The history of Gilgit Baltistan is often narrated by those post-partition minds who lack the wisdom to see it beyond the ‘Pakistani lens’. Many historians wrote that Gilgit Baltistan was a part of the State of Kashmir but that is a desired deduction made by “the blunder makers” who want to present a distorted image of history that is far from reality.
After the partition, the colonial lines divided the centuries-old unit into three pieces; China under Chairman Mao’s Leadership took the Tibetan, Ladakh went into India’s pocket while Gilgit Baltistan was in no one’s map but on everyone’s lap.
Gilgit Baltistan (G.B) was a part of the State of Tibet currently in China. Tibet was made up of the G.B, Kargil and Ladakh, which is currently a part of India. After the partition, the colonial lines divided the centuries-old unit into three pieces; China under Chairman Mao’s Leadership took the Tibetan, Ladakh went into India’s pocket while Gilgit Baltistan was in no one’s map but on everyone’s lap.

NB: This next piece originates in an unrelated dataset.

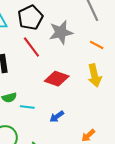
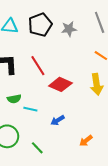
gray star: (61, 32) -> (69, 29), moved, size x0.7
red line: (31, 47) -> (38, 66), moved

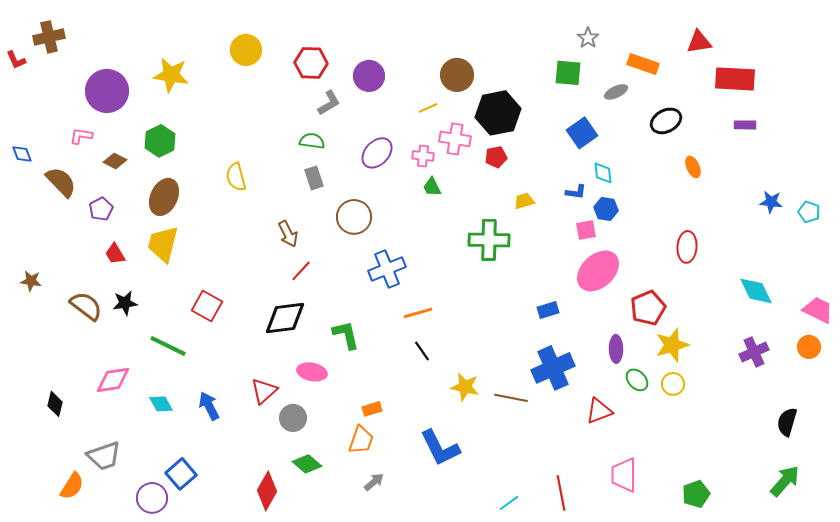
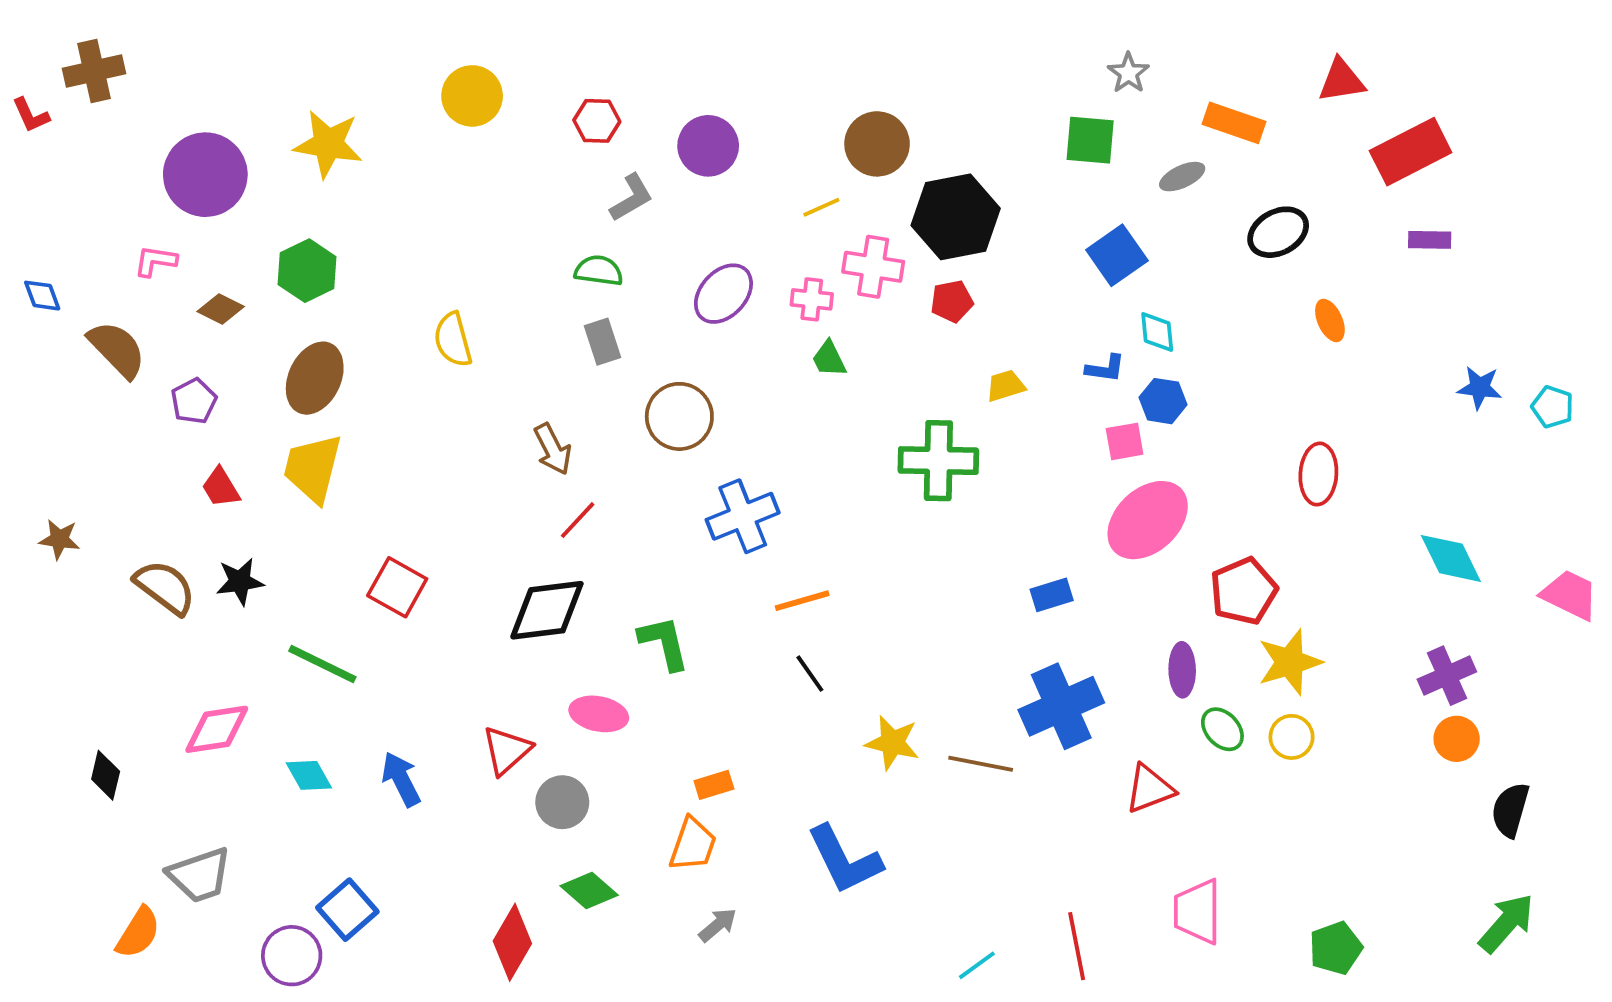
red hexagon: (311, 63) -> (597, 121), size x0.7
red rectangle: (735, 79) -> (1411, 152), turned -30
orange circle: (809, 347) -> (1457, 739), moved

There are 14 districts in Gilgit Baltistan while more than eight languages are spoken in the region. Geographically, Gilgit Baltistan occupies an important place connecting 3 nation-states: India, China and Afghanistan.
After the merciless partition that wreaked havoc on millions of people and succeeded in making thousands of families homeless and fed some minds with false religious hopes, Gilgit Baltistan too had to fight a war for independence from the Dogras and although the region was successful in weeding them out, independence for GB was still nowhere in horizon as it ceded to Pakistan.
It took five decades to have democratic elections in Gilgit Baltistan when in 2009 , the symbolic self-rule was established by creating an elected legislative assembly and an Advisory Council.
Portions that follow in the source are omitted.